Do NOT assume that the potential outs you’re aware of are a significant proportion of all outs.
The current problem, if Eleizer is right, is basically that we have 0 outs. Not that the ones we have might be less promising than other ones. And he’s criticising people for not thinking their plans are outs when they’re actually not.
Well, I think that’s a real problem, but I worry Eliezer’s frame will generally discourage people from even trying to come up with good plans at all. That’s why I emphasize outs.
Oh sure—I don’t mean to imply there’s no upside in this framing, or that I don’t see a downside in Eliezer’s.
However, whether you know of outs depends on what you see as an out. E.g. buying much more time to come up with a solution could be seen as an out by some people. It’s easy to imagine many bad plans to do that, with potentially hugely negative side-effects.

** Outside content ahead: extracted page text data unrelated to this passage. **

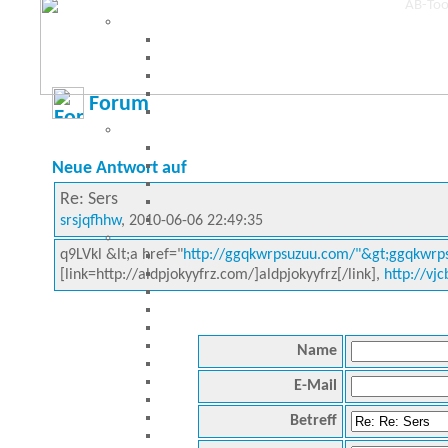
Forum
Neue Antwort auf
Re: Sers
srsjqfhhw
, 2010-06-06 22:49:35
q9LVkl &lt;a href="
http://ggqkwrpsuzuu.com/"&gt;ggqkwrps
[link=http://aldpjokyyfrz.com/]aldpjokyyfrz[/link],
http://vj
Name
E-Mail
Betreff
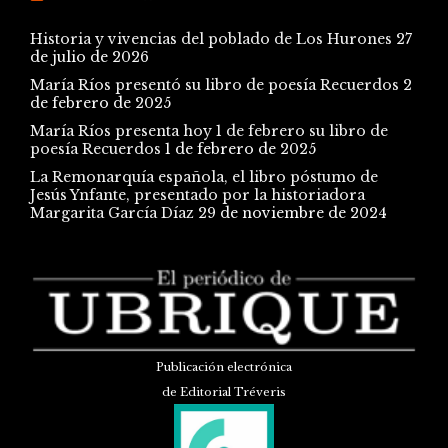
Historia y vivencias del poblado de Los Hurones
27
de julio de 2026
María Ríos presentó su libro de poesía Recuerdos
2
de febrero de 2025
María Ríos presenta hoy 1 de febrero su libro de
poesía Recuerdos
1 de febrero de 2025
La Remonarquía española, el libro póstumo de
Jesús Ynfante, presentado por la historiadora
Margarita García Díaz
29 de noviembre de 2024
Publicación electrónica
de Editorial Tréveris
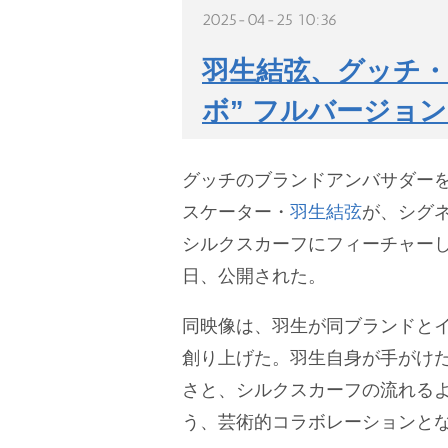
2025-04-25 10:36
羽生結弦、グッチ・
ボ” フルバージョ
グッチのブランドアンバサダー
スケーター・
羽生結弦
が、シグ
シルクスカーフにフィーチャーし
日、公開された。
同映像は、羽生が同ブランドと
創り上げた。羽生自身が手がけ
さと、シルクスカーフの流れる
う、芸術的コラボレーションと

Some of those bad plans would look rational, conditional on an assumption that there was no other way to avoid losing the future. Of course making such an assumption is poor reasoning, but the trouble is that it happens implicitly: nobody needs to say to themselves ”...and here I assume that no-one on earth has or will come up with approaches I’ve missed”, they only need to fail to ask themselves the right questions.
Conditional on being very clear on not knowing the outs, I think this framing may well be a good one for many people—but I’m serious about the mental exercise.
A similar principle I have about this situation is: Don’t get too clever.
Don’t do anything questionable or too complicated. If you do, you’re just as likely to cause harm as to cause good. The psychological warfare campaign you’ve envisioned against OpenAI is going to backfire on you and undermine your team.
Keep it simple. Promote alignment research. Persuade your friends. Volunteer on one of the many relevant projects.